La Russie accusée d’avoir utilisé l’antivirus Kaspersky pour espionner la NSA américaine
La Russie accusée d’avoir utilisé l’antivirus Kaspersky pour espionner la NSA américaine
Les services israéliens avaient alerté en 2015 leurs homologues américains après avoir eux-mêmes piraté l’éditeur russe, affirme la presse américaine.
Le siège de Kaspersky Lab à Moscou, en janvier. / PAVEL GOLOVKIN / AP
Le logiciel antivirus de la société russe Kasperksy a été piraté par les services de renseignement israéliens, qui ont découvert au cours de leur intrusion que le logiciel était déjà utilisé par les services de renseignement russes, qui s’en servaient pour espionner la NSA américaine. Cet étrange bal des espions est décrit, mardi 10 octobre, par le New York Times et le Washington Post, qui citent des sources anonymes du renseignement américain.
Selon les deux quotidiens, les services israéliens ont alerté leurs homologues américains après avoir découvert, en 2015, des outils de piratage appartenant à la NSA sur le réseau de Kaspersky dans lequel les agents israéliens s’étaient introduits. Selon les services américains et israéliens, les agents russes sont parvenus à dérober des documents confidentiels de la NSA en accédant à l’ordinateur personnel d’un agent de la NSA, qui avait stocké ces fichiers, en violation des règles de l’agence, sur un PC connecté à Internet et utilisant l’antivirus de Kaspersky.
De par leur fonctionnement même, les logiciels antivirus ont accès à tous les fichiers d’un ordinateur, qu’ils analysent pour détecter s’ils contiennent des lignes de code correspondant à un logiciel malveillant. Toute personne ayant le contrôle d’un de ces logiciels peut donc aisément rechercher un fichier particulier et avoir accès à son contenu. D’après les services israéliens, les agents russes utilisaient leur accès au réseau de Kaspersky pour rechercher « agressivement » un certain nombre de fichiers appartenant à la NSA.
Kaspersky avait découvert l’intrusion israélienne en 2015, après plusieurs mois, et publié un rapport qui n’accusait pas directement Israël mais épinglait un groupe paraétatique déjà identifié, « Duqu ». Ce groupe est soupçonné d’être à l’origine du virus Stuxnet, conçu pour attaquer les centrales d’enrichissement d’uranium iraniennes, et avoir tenté d’espionner plusieurs réunions internationales consacrées au nucléaire iranien.

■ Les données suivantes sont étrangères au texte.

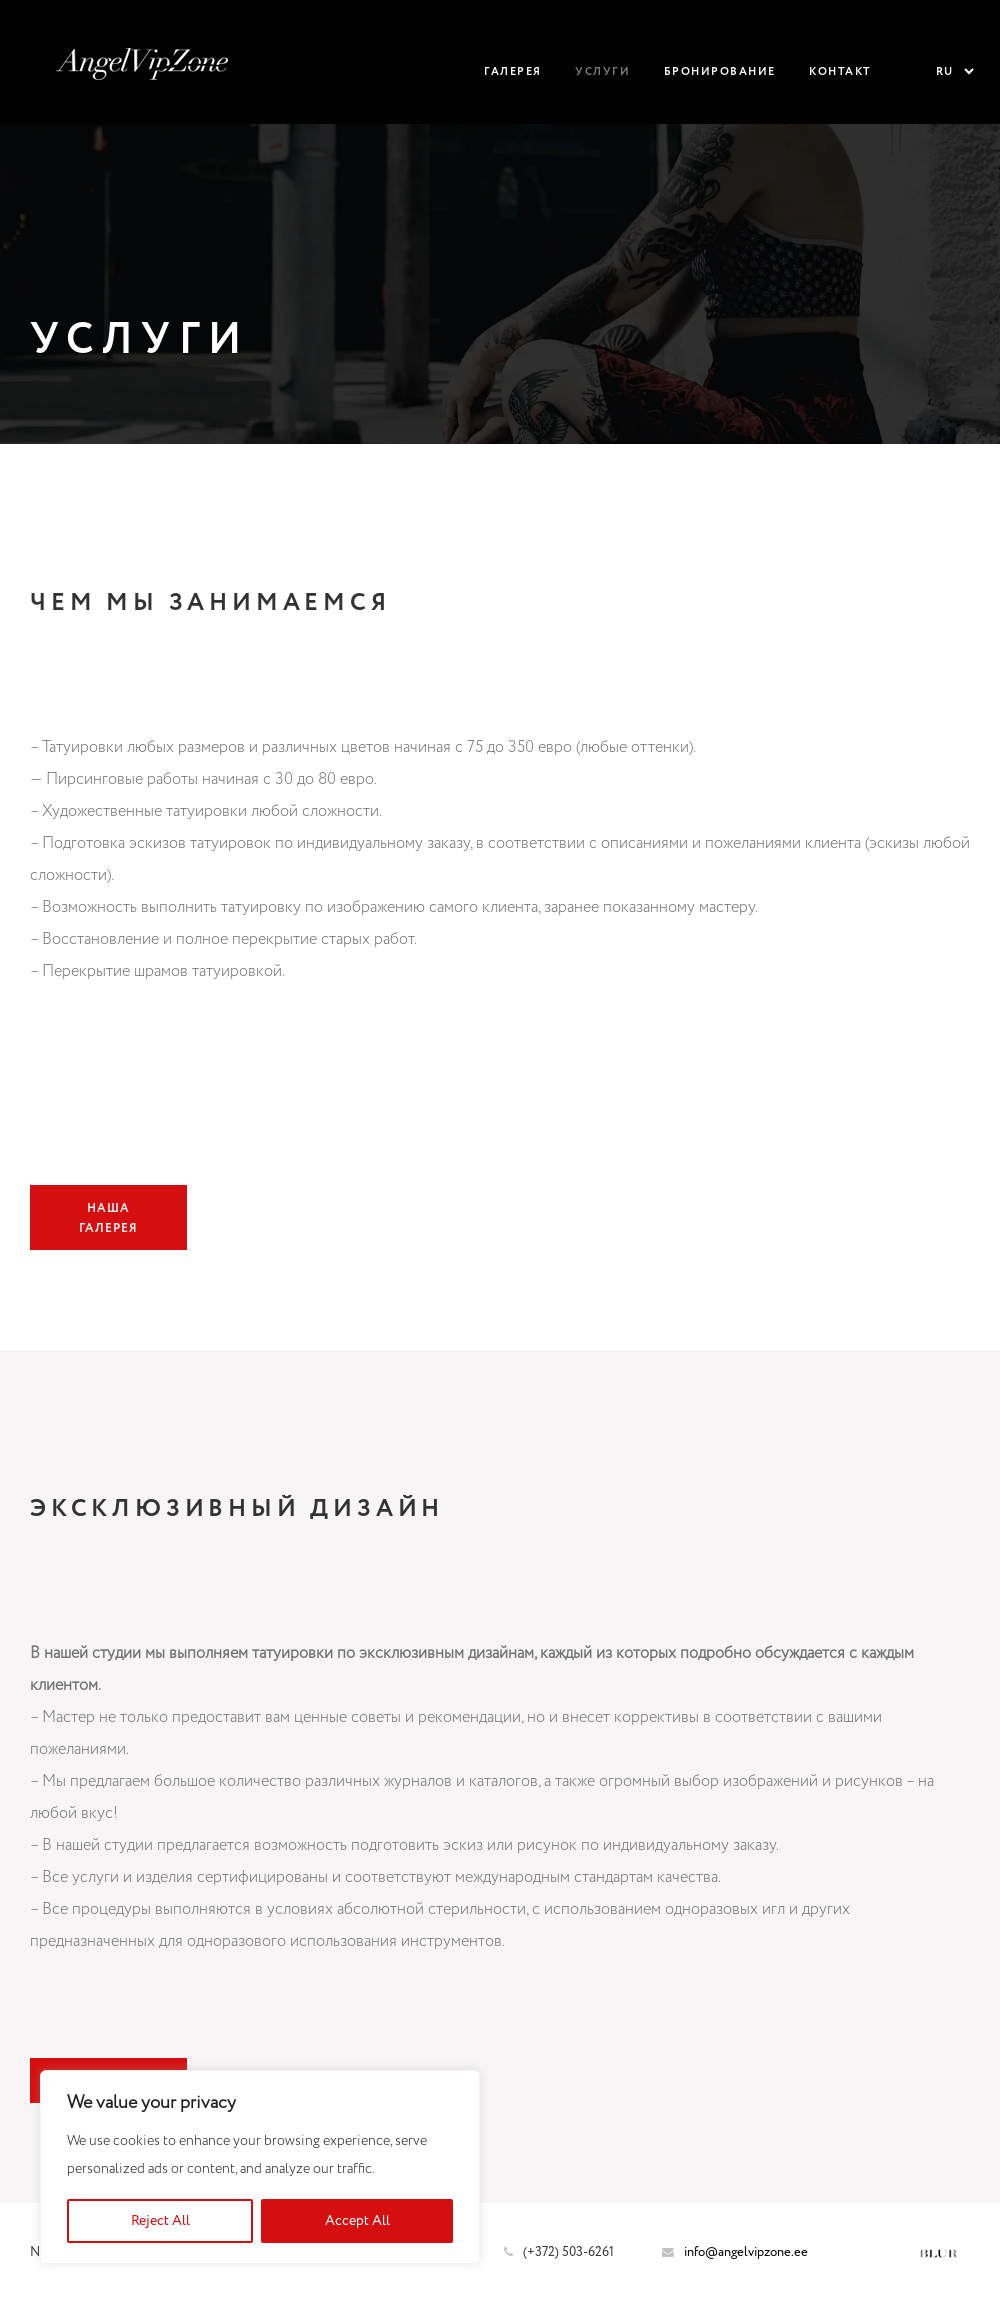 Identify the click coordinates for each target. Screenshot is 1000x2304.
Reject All (160, 2221)
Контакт (840, 71)
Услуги (602, 71)
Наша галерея (108, 1218)
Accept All (357, 2221)
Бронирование (720, 71)
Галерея (513, 71) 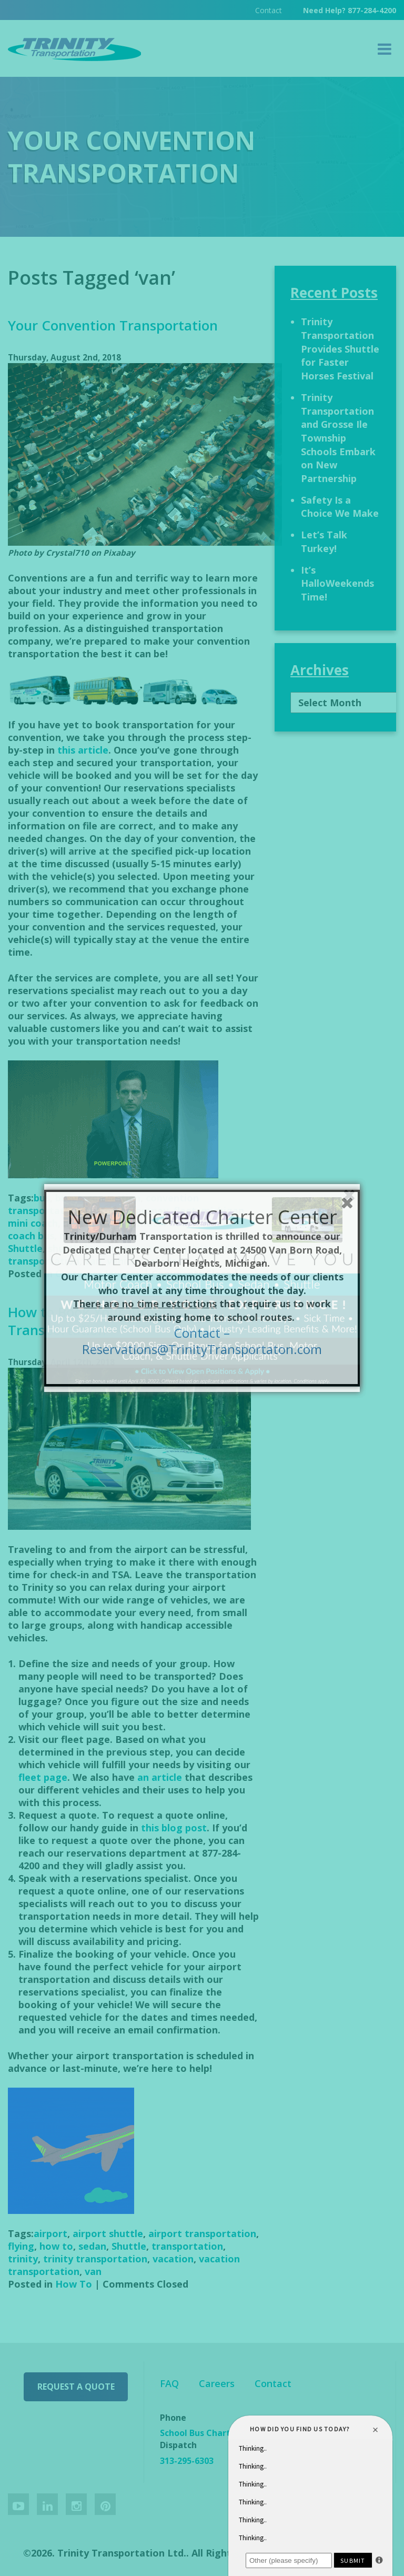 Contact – (202, 1332)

Le 13 septembre, le ministère de l’intérieur américain avait ordonné à l’ensemble des agences fédérales de cesser d’utiliser les produits de Kaspersky, évoquant le « risque que le gouvernement russe, seul ou en collaboration avec Kaspersky, puisse utiliser l’accès (aux fichiers) des logiciels de l’entreprise pour accéder à des informations et à des systèmes informatiques fédéraux liés à la sécurité nationale ». Les autorités américaines accusent régulièrement et plus ou moins ouvertement l’éditeur de collaborer, de plein gré ou sous la contrainte, avec les services russes, ou d’avoir été infiltré par des agents russes.
Kaspersky a, de son côté, nié toute collaboration avec le gouvernement russe dans des opérations d’espionnage. « Kaspersky Lab n’a jamais aidé, et n’aidera jamais, aucun gouvernement dans le monde dans des opérations d’espionnage », dit l’entreprise dans un communiqué. Une enquête interne a été ouverte par l’éditeur de logiciels.
Reste que plusieurs observateurs s’étonnent que deux ans séparent la découverte des services israéliens de l’interdiction faite aux services fédéraux d’utiliser les outils de Kaspersky. Sollicitée par la presse américaine, la NSA n’a pas souhaité commenter ces révélations.